Ma i problemi più seri sono collegati tutti alla complessità dei malati:

- i costi standard non tengono conto della percentuale di scarti, legata alla variabilità naturale del processo di cura e questo in sanità è un limite gravissimo;

- i costi delle cure per ragioni intuibili non possono essere standardizzati più di tanto e comunque devono prevedere dei margini di interpretazione perché soprattutto la variabilità dei malati costituisce un grosso fattore di complessità;

- il rischio è la “cura di Stato” che altro non è se non a sua volta una forma di medicina amministrata

- i costi standard decontestualizzano i costi dai bisogni e dall’organizzazione adatta a soddisfarli per cui salta tutto il discorso della territorialità, dell’umanizzazione, della personalizzazione delle cure, del prendersi cura, delle cure centrate ecc.

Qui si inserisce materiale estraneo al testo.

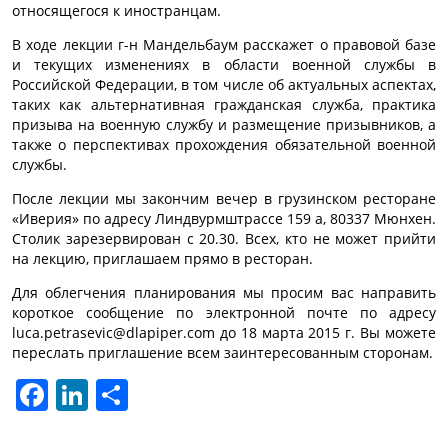
относящегося к иностранцам.
В ходе лекции г-н Мандельбаум расскажет о правовой базе
и текущих изменениях в области военной службы в
Российской Федерации, в том числе об актуальных аспектах,
таких как альтернативная гражданская служба, практика
призыва на военную службу и размещение призывников, а
также о перспективах прохождения обязательной военной
службы.
После лекции мы закончим вечер в грузинском ресторане
«Иверия» по адресу Линдвурмштрассе 159 a, 80337 Мюнхен.
Столик зарезервирован с 20.30. Всех, кто не может прийти
на лекцию, приглашаем прямо в ресторан.
Для облегчения планирования мы просим вас направить
короткое сообщение по электронной почте по адресу
luca.petrasevic@dlapiper.com до 18 марта 2015 г. Вы можете
переслать приглашение всем заинтересованным сторонам.
Facebook
LinkedIn
Отправить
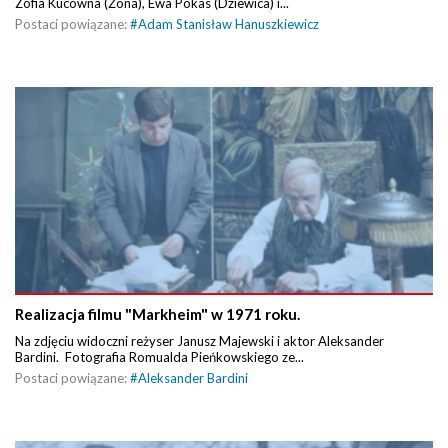
Zofia Kucówna (Żona), Ewa Pokas (Dziewica) i...
Postaci powiązane:
#
Adam Stanisław Hanuszkiewicz
Realizacja filmu "Markheim" w 1971 roku.
Na zdjęciu widoczni reżyser Janusz Majewski i aktor Aleksander
Bardini. Fotografia Romualda Pieńkowskiego ze...
Postaci powiązane:
#
Aleksander Bardini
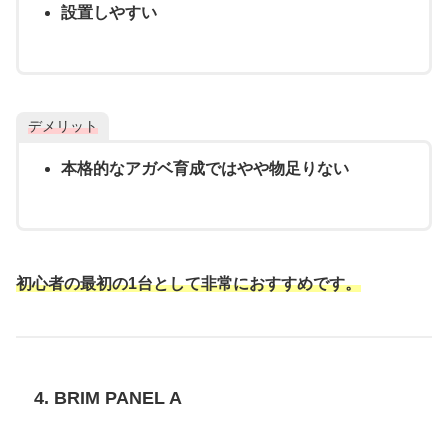
設置しやすい
デメリット
本格的なアガベ育成ではやや物足りない
初心者の最初の1台として非常におすすめです。
4. BRIM PANEL A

Ma il grande problema che i costi standard pongono sono gli scostamenti fra valori standard e valori effettivi. Nelle strategie industriali la “variance analysis”, assume un ruolo fondamentale di controllo delle performance ed indirizzo delle politiche correttive per il raggiungimento degli obiettivi produttivi. E in sanità? Cosa devono fare le aziende quando gli scostamenti sono giustificati dalle necessità delle cure? Siccome la maggior parte delle Regioni avranno il problema degli scostamenti, cosa si pensa di fare?

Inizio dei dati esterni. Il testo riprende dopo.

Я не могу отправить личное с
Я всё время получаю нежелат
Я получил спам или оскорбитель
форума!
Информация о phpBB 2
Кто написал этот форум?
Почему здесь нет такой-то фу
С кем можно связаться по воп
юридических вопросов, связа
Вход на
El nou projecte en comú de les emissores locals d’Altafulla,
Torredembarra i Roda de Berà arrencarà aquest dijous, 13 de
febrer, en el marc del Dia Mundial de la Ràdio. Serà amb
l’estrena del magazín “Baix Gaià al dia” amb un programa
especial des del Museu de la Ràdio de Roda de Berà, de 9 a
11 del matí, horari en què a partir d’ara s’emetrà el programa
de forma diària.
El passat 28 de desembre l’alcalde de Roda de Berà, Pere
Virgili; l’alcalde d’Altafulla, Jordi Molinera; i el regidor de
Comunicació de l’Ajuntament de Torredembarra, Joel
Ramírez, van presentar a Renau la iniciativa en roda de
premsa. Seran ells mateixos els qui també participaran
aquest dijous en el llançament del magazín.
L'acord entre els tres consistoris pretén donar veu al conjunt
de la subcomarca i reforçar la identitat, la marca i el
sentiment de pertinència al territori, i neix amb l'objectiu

Il rischio di fare dei costi standard una malcelata politica di tagli lineari, è forte. Infatti se essi non fossero calcolati correttamente, (vi sono costi diretti e indiretti, di deriver cost, full cost ecc.) essi sarebbero fatalmente calcolati al ribasso rispetto ai costi reali del sistema. Inoltre, come dicevamo mancando tutti i parametri in grado di rappresentare l’intera complessità del sistema si rischierebbe di falsare i dati. I parametri esistono sugli ospedali ma sul territorio c’è poco o niente. Ma la sanità non è fatta solo da ospedali.